On May 28, 2011, at 9:48 AM, Andre van Tonder wrote:

> On Fri, 27 May 2011, Jay Reynolds Freeman wrote:
>> the files that contain module definitions, and implement "module"
>> as syntax that creates some kind of a functional object that responds
>> appropriately to "import" with the various <import set>s.   That looks
>> like a real mess to do, but I will take your (collective) word that the
>> R6 module syntax is worth it for the sake of separately compiled
>> Scheme implementations.
> Even interpreters have needs to load libraries of bindings, either
> system bindings (say, the usual R5RS bindings) or user libraries,
> while NOT exposing auxiliary bindings to the user. It is mostly possible to do this hiding of
> auxiliary bindings with LET(REC(*)) or LET(REC)-SYNTAX, but this is
> usually very awkward for large libraries since this is really not what
> these primitives are meant for.

Precisely.  What is likely going to be a mess is implementing syntax for
"module", et cetera, to hide auxiliary bindings without the user having to
go to the trouble to write the letrecs  et cetera.

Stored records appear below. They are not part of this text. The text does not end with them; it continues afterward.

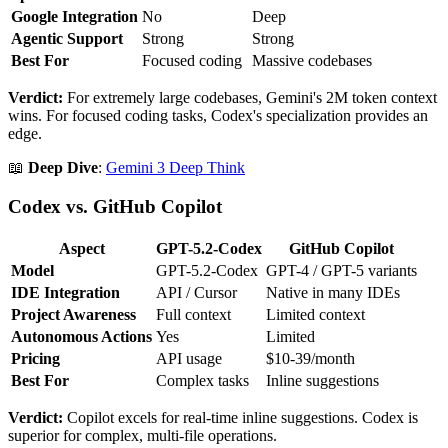
Google Integration
No
Deep
Agentic Support
Strong
Strong
Best For
Focused coding
Massive codebases
Verdict:
For extremely large codebases, Gemini's 2M token context
wins. For focused coding tasks, Codex's specialization provides an
edge.
📖
Deep Dive
:
Gemini 3 Deep Think
Codex vs. GitHub Copilot
Aspect
GPT-5.2-Codex
GitHub Copilot
Model
GPT-5.2-Codex
GPT-4 / GPT-5 variants
IDE Integration
API / Cursor
Native in many IDEs
Project Awareness
Full context
Limited context
Autonomous Actions
Yes
Limited
Pricing
API usage
$10-39/month
Best For
Complex tasks
Inline suggestions
Verdict:
Copilot excels for real-time inline suggestions. Codex is
superior for complex, multi-file operations.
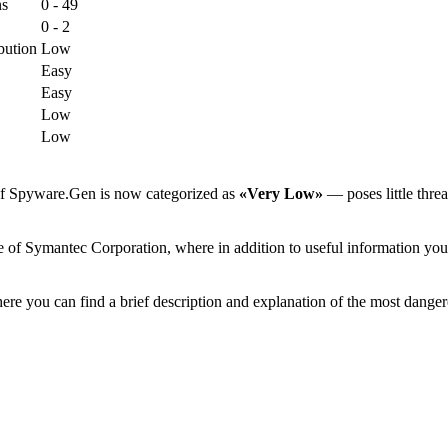
ns
0 - 49
0 - 2
bution
Low
Easy
Easy
Low
Low
 of Spyware.Gen is now categorized as
«Very Low»
— poses little threa
 of Symantec Corporation, where in addition to useful information you c
ere you can find a brief description and explanation of the most danger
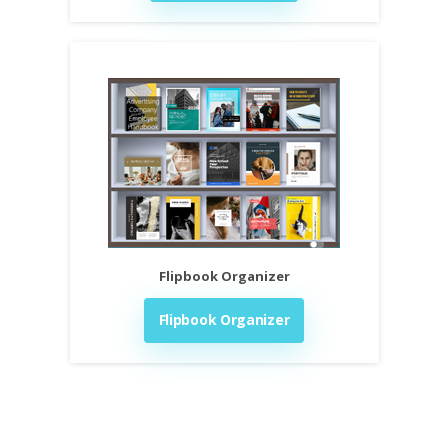
Flipbook Organizer
Flipbook Organizer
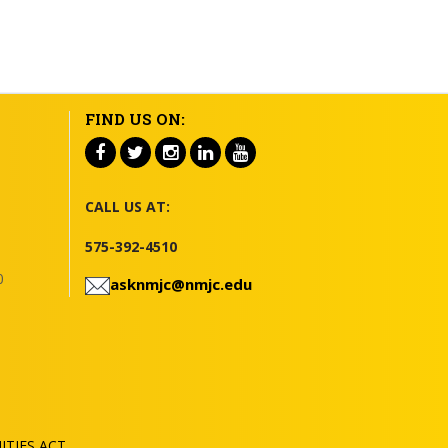
FIND US ON:
CALL US AT:
575-392-4510
0
asknmjc@nmjc.edu
TIES ACT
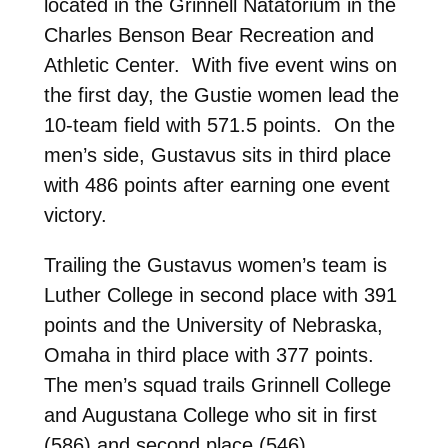
located in the Grinnell Natatorium in the
Charles Benson Bear Recreation and
Athletic Center. With five event wins on
the first day, the Gustie women lead the
10-team field with 571.5 points. On the
men’s side, Gustavus sits in third place
with 486 points after earning one event
victory.
Trailing the Gustavus women’s team is
Luther College in second place with 391
points and the University of Nebraska,
Omaha in third place with 377 points.
The men’s squad trails Grinnell College
and Augustana College who sit in first
(586) and second place (546),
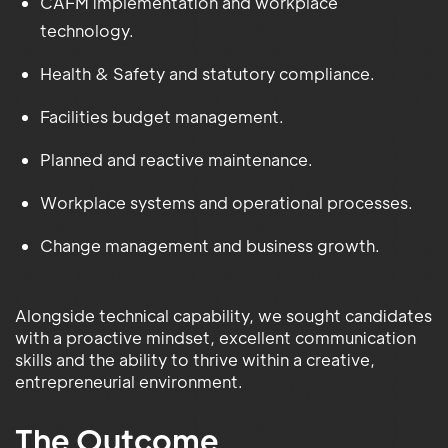
CAFM implementation and workplace
technology.
Health & Safety and statutory compliance.
Facilities budget management.
Planned and reactive maintenance.
Workplace systems and operational processes.
Change management and business growth.
Alongside technical capability, we sought candidates
with a proactive mindset, excellent communication
skills and the ability to thrive within a creative,
entrepreneurial environment.
The Outcome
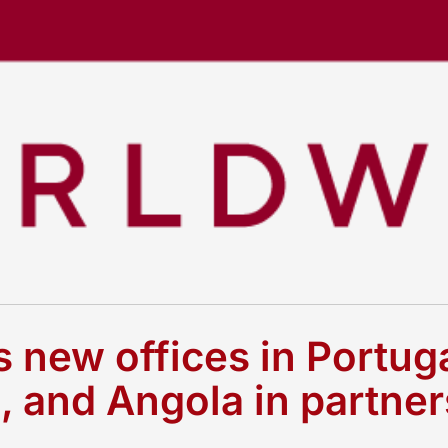
new offices in Portuga
and Angola in partner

> What I am trying to say is that modules are primarily for managing,
> hiding, and exposing bindings, to build programs in a compositional
> manner.  This is just as important if your system is interpreted.
> This has nothing to do with separate compilation.

I agree completely; the problem is doing it!  Wraith Scheme has no concept
of separate compilation or of a precompiled file (such as a library) which
can be loaded as such into a runtime environment.  (Wraith Scheme does
use world files, which are in essence snapshots of a complete run-time
environment, whose loading completely overwrites the current environment
and restarts the one represented by the saved world; you can't load one
world into another, you can only overwrite one world with another.)

The way you get executable code in Wraith Scheme is:

    (1) Load *source* code, thereby straightforwardly creating 
          unoptimized S-expressions that will take a whole lot of
          time and effort for the "eval" part of the read/eval/print
          loop to deal with.  (All "load" does in Wraith Scheme is
          deliver the file to be loaded to the top-level read/eval/print
          loop, and all the reader does is parse S-expressions
          syntactically and deliver the result to the "eval" part of the
          loop, *within* the top-level environment.)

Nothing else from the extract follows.